In bombing Iran, Peace President Trump isn’t putting America first | Opinion
Imagine, if you will, a Donald Trump elected in 2024 who, within 14 months of taking office, had raised taxes by the trillions, reopened the border to undocumented migrants by the millions and proposed a national expansion of diversity, equity and inclusion programs starting in kindergarten. I presume there might be howls of outrage, but maybe not.
The real Trump is still raining bombs, missiles and suicide drones on the second country where he has overthrown the illegitimate dictator. Never mind the “peace president.” Never mind talk of regime change being an “absolute failure.” Never mind the promises to keep America out of “forever wars” and focus on “America first.”
Talking to Trump supporters on Saturday and Sunday I was still a bit surprised to see little more than a shrug of the shoulders and a litany of excuses: “Trump is protecting Israel.” “Trump has the Arab nations on our side — Jordan, Saudi Arabia, Kuwait, Oman.” “We can’t let Iran get a nuclear weapon.” “The mullahs are killing innocent democracy protestors in the street.” It is almost like I was texting and emailing and having drinks with those gathered at an old-school neocon convention.

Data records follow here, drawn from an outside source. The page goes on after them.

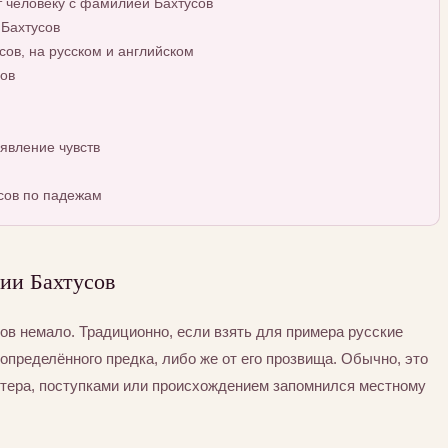
т человеку с фамилией Бахтусов
 Бахтусов
ов, на русском и английском
ов
явление чувств
сов по падежам
ии Бахтусов
в немало. Традиционно, если взять для примера русские
определённого предка, либо же от его прозвища. Обычно, это
ктера, поступками или происхождением запомнился местному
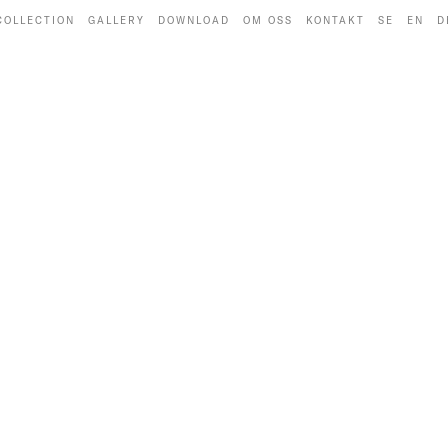
COLLECTION
GALLERY
DOWNLOAD
OM OSS
KONTAKT
SE
EN
D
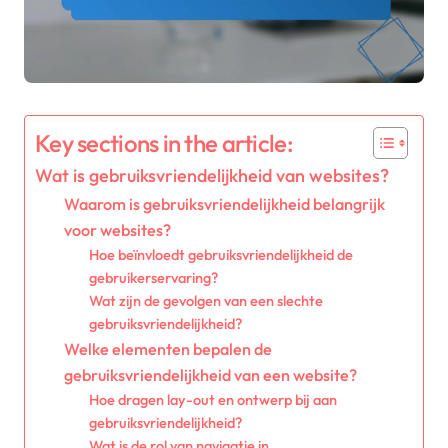
Key sections in the article:
Wat is gebruiksvriendelijkheid van websites?
Waarom is gebruiksvriendelijkheid belangrijk
voor websites?
Hoe beïnvloedt gebruiksvriendelijkheid de
gebruikerservaring?
Wat zijn de gevolgen van een slechte
gebruiksvriendelijkheid?
Welke elementen bepalen de
gebruiksvriendelijkheid van een website?
Hoe dragen lay-out en ontwerp bij aan
gebruiksvriendelijkheid?
Wat is de rol van navigatie in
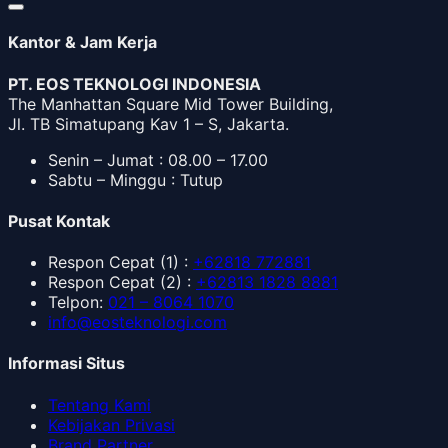
Kantor & Jam Kerja
PT. EOS TEKNOLOGI INDONESIA
The Manhattan Square Mid Tower Building,
Jl. TB Simatupang Kav 1 – S, Jakarta.
Senin – Jumat : 08.00 – 17.00
Sabtu – Minggu : Tutup
Pusat Kontak
Respon Cepat
(1) :
+62818 772881
Respon Cepat
(2) :
+62813 1828 8881
Telpon
:
021 – 8064 1070
info@eosteknologi.com
Informasi Situs
Tentang Kami
Kebijakan Privasi
Brand Partner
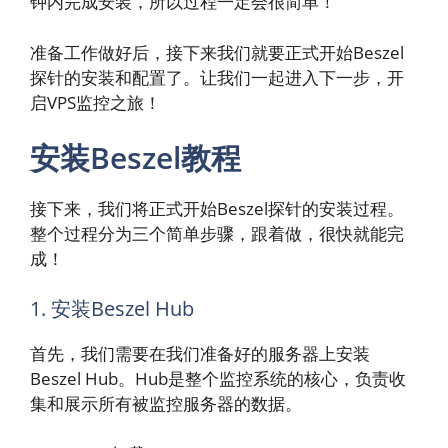
钟内完成安装，所以过程一定会很简单！
准备工作做好后，接下来我们就要正式开始Beszel
探针的安装和配置了。让我们一起进入下一步，开
启VPS监控之旅！
安装Beszel教程
接下来，我们将正式开始Beszel探针的安装过程。
整个过程分为三个简单步骤，跟着做，很快就能完
成！
1. 安装Beszel Hub
首先，我们需要在我们准备好的服务器上安装
Beszel Hub。Hub是整个监控系统的核心，负责收
集和展示所有被监控服务器的数据。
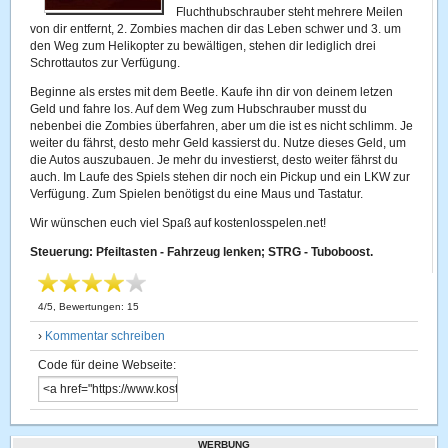
Fluchthubschrauber steht mehrere Meilen
von dir entfernt, 2. Zombies machen dir das Leben schwer und 3. um
den Weg zum Helikopter zu bewältigen, stehen dir lediglich drei
Schrottautos zur Verfügung.
Beginne als erstes mit dem Beetle. Kaufe ihn dir von deinem letzen
Geld und fahre los. Auf dem Weg zum Hubschrauber musst du
nebenbei die Zombies überfahren, aber um die ist es nicht schlimm. Je
weiter du fährst, desto mehr Geld kassierst du. Nutze dieses Geld, um
die Autos auszubauen. Je mehr du investierst, desto weiter fährst du
auch. Im Laufe des Spiels stehen dir noch ein Pickup und ein LKW zur
Verfügung. Zum Spielen benötigst du eine Maus und Tastatur.
Wir wünschen euch viel Spaß auf kostenlosspelen.net!
Steuerung: Pfeiltasten - Fahrzeug lenken; STRG - Tuboboost.
4
/
5
, Bewertungen:
15
›
Kommentar schreiben
Code für deine Webseite:
WERBUNG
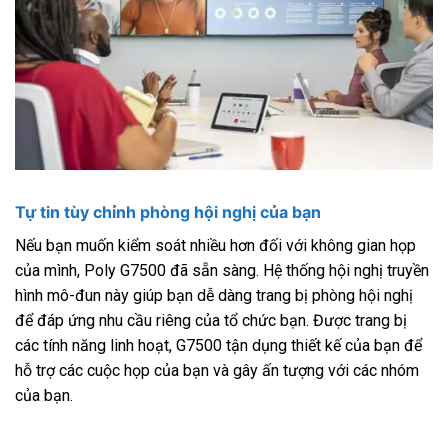
Tự tin tùy chỉnh phòng hội nghị của bạn
Nếu bạn muốn kiểm soát nhiều hơn đối với không gian họp
của mình, Poly G7500 đã sẵn sàng. Hệ thống hội nghị truyền
hình mô-đun này giúp bạn dễ dàng trang bị phòng hội nghị
để đáp ứng nhu cầu riêng của tổ chức bạn. Được trang bị
các tính năng linh hoạt, G7500 tận dụng thiết kế của bạn để
hỗ trợ các cuộc họp của bạn và gây ấn tượng với các nhóm
của bạn.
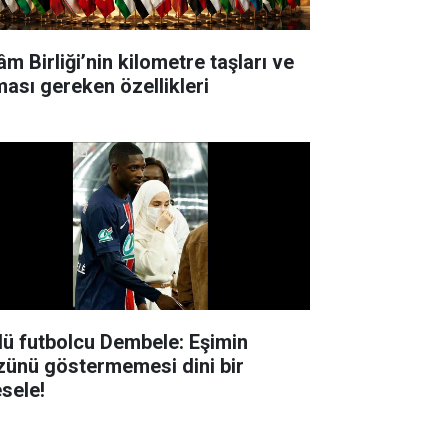
âm Birliği’nin kilometre taşları ve
ması gereken özellikleri
lü futbolcu Dembele: Eşimin
zünü göstermemesi dini bir
sele!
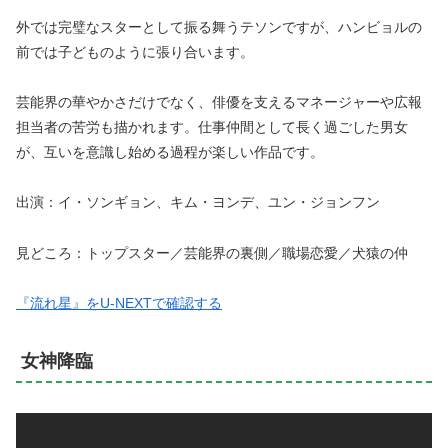
外では完璧なスターとして振る舞うテソンですが、ハンビョルの
前では子どものように張り合います。
芸能界の華やかさだけでなく、俳優を支えるマネージャーや広報
担当者の苦労も描かれます。仕事仲間として長く過ごした男女
が、互いを意識し始める過程が楽しい作品です。
出演：イ・ソンギョン、キム・ヨンデ、ユン・ジョンフン
見どころ：トップスター／芸能界の裏側／職場恋愛／犬猿の仲
『流れ星』をU-NEXTで確認する
女神降臨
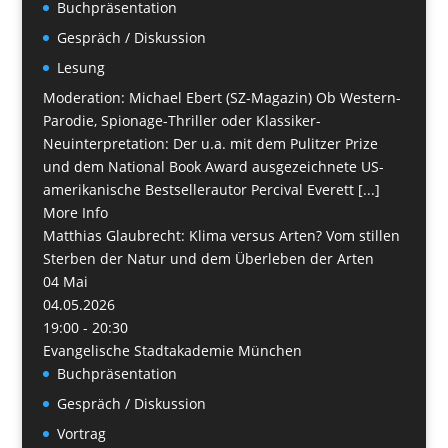
Buchpräsentation
Gespräch / Diskussion
Lesung
Moderation: Michael Ebert (SZ-Magazin) Ob Western-
Parodie, Spionage-Thriller oder Klassiker-
Neuinterpretation: Der u.a. mit dem Pulitzer Prize
und dem National Book Award ausgezeichnete US-
amerikanische Bestsellerautor Percival Everett [...]
More Info
Matthias Glaubrecht: Klima versus Arten? Vom stillen
Sterben der Natur und dem Überleben der Arten
04
Mai
04.05.2026
19:00 - 20:30
Evangelische Stadtakademie München
Buchpräsentation
Gespräch / Diskussion
Vortrag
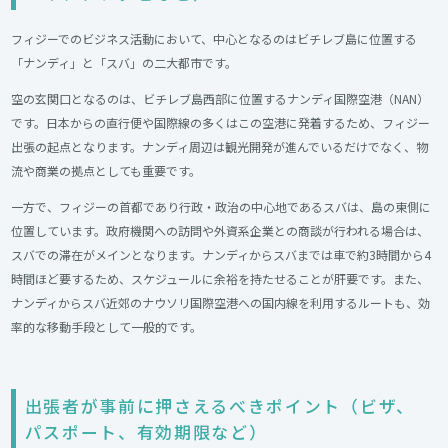
フィジーでのビジネス活動において、中心となるのはビチレブ島に位置する
「ナンディ」と「スバ」の二大都市です。
空の玄関口となるのは、ビチレブ島西部に位置するナンディ国際空港（NAN）
です。日本からの直行便や国際線の多くはこの空港に発着するため、フィジー
出張の起点となります。ナンディ周辺は観光開発が進んでいるだけでなく、物
流や商業の拠点としても重要です。
一方で、フィジーの首都であり行政・政治の中心地であるスバは、島の東側に
位置しています。政府機関への訪問や外資系企業との商談が行われる場合は、
スバでの滞在がメインとなります。ナンディからスバまでは車で約3時間から4
時間ほど要するため、スケジュールに余裕を持たせることが肝要です。また、
ナンディからスバ近郊のナウソリ国際空港への国内線を利用するルートも、効
率的な移動手段として一般的です。
出張者が事前に押さえるべきポイント（ビザ、
パスポート、有効期限など）​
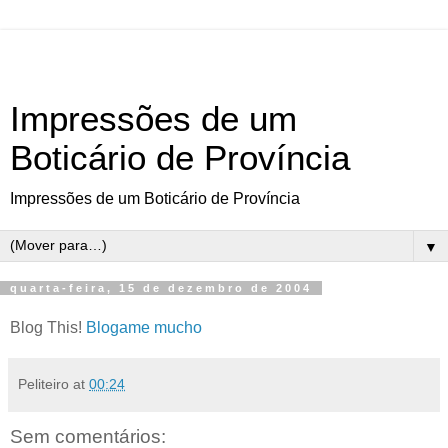
Impressões de um
Boticário de Província
Impressões de um Boticário de Província
▼
quarta-feira, 15 de dezembro de 2004
Blog This!
Blogame mucho
Peliteiro
at
00:24
Sem comentários:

George W. Bush, whose wars Trump once railed against, would be proud.
After Ayatollah Khamenei
I am not sorry to see Ayatollah Sayyid Ali Khamenei, the 86-year-old who had run Iran for the last three decades, 6 feet under. That’s not least because Iranians at home and abroad are cheering the demise of his bloody rule. He killed Iranians by the tens of thousands, funded terrorists around the globe and backed the most evil players in wars in Lebanon, Yemen, Israel, Palestine, Iraq, Afghanistan and Syria with bullion, bullets and broadsides.
The danger is now twofold. When George. H. W. Bush defeated Saddam Hussein in Kuwait in 1991, the Iraqi protesters who rose up to try to overthrow the regime were slaughtered when the United States didn’t put boots on the ground to help them. That could easily happen in Iran.
And the fact is now that American lives are at risk on an hourly basis — three are already dead. If there is an endgame in this, it hasn’t been shared with the public or with Congress.
Kansas Republican Sen. Jerry Moran, normally a reliably Trumpy voice, wrote on X that “Our Constitution vests the decision to take our nation to war in Congress. When American forces are engaged or may be further committed, the administration should provide full, timely briefings to Congress so that we can understand the objectives, risks and costs for continued or expanded military action.”
I think that’s right. While I haven’t found comments beyond prayers for the troops from the rest of the Kansas and Missouri senators, Democratic Rep. Sharice Davids, who has higher ambitions, sounds just like the Donald Trump of the 2016, 2020 and 2024 campaigns. “Costly, endless wars without congressional authorization are not the answer,” she said in a press release. “We cannot repeat the mistakes of our past, and I am extremely concerned about what this attack could drag us into.”
The same could be said of Venezuela, where Trump also has the United States deeply involved.
George W. Bush’s nation-building
At the peak of George W. Bush’s democracy-promoting and nation-building, the United States was responsible for the future of two fractious and diverse nations that didn’t control all their own territory: Iraq and Afghanistan. Bolting those countries back together spread violence beyond their borders and cost the U.S. Treasury more than a trillion dollars.
Today, Peace President Donald Trump has us in the same position in two other nations, Iran and Venezuela. The big difference is that large formations of U.S. combat troops are not in country. But I bet that in both cases we do have boots on the ground — special forces, deniable CIA agents and armed contractors — just like we did in the early days of Iraq and Afghanistan.
We’re one slippery step away from going back into the nation-building business. If Trump takes that step, we’ll all come to regret it.
Maybe it is time to be concerned about all Trump’s big promises. If he abandons one of his core beliefs, he could abandon any of them. Tax increases, unrestrained immigration and even a resurgent DEI could be next.
David Mastio is a columnist for The Kansas City Star and McClatchy.